Listed records:
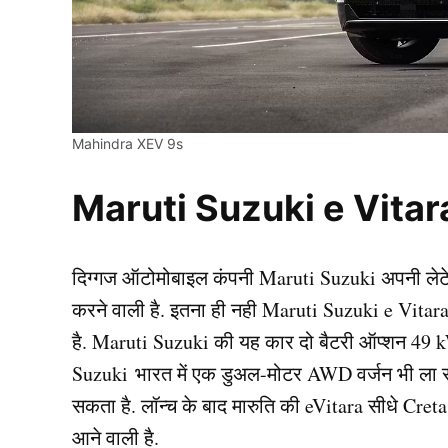
Mahindra XEV 9s
Maruti Suzuki e Vitar
दिग्गज ऑटोमोबाइल कंपनी Maruti Suzuki अपनी लेटेस
करने वाली है. इतना ही नही Maruti Suzuki e Vitara क
है. Maruti Suzuki की यह कार दो बैटरी ऑप्शन 49 kW
Suzuki भारत में एक डुअल-मोटर AWD वर्जन भी ला 
सकता है. लॉन्च के बाद मारुति की eVitara सीधे Cre
आने वाली है.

Goal of the exercise:
Leaving out the pictures, output the listing above exactly as given.

Answer area:
Mahindra XEV 9s
Maruti Suzuki e Vitar
दिग्गज ऑटोमोबाइल कंपनी Maruti Suzuki अपनी लेटेस
करने वाली है. इतना ही नही Maruti Suzuki e Vitara क
है. Maruti Suzuki की यह कार दो बैटरी ऑप्शन 49 kW
Suzuki भारत में एक डुअल-मोटर AWD वर्जन भी ला 
सकता है. लॉन्च के बाद मारुति की eVitara सीधे Cre
आने वाली है.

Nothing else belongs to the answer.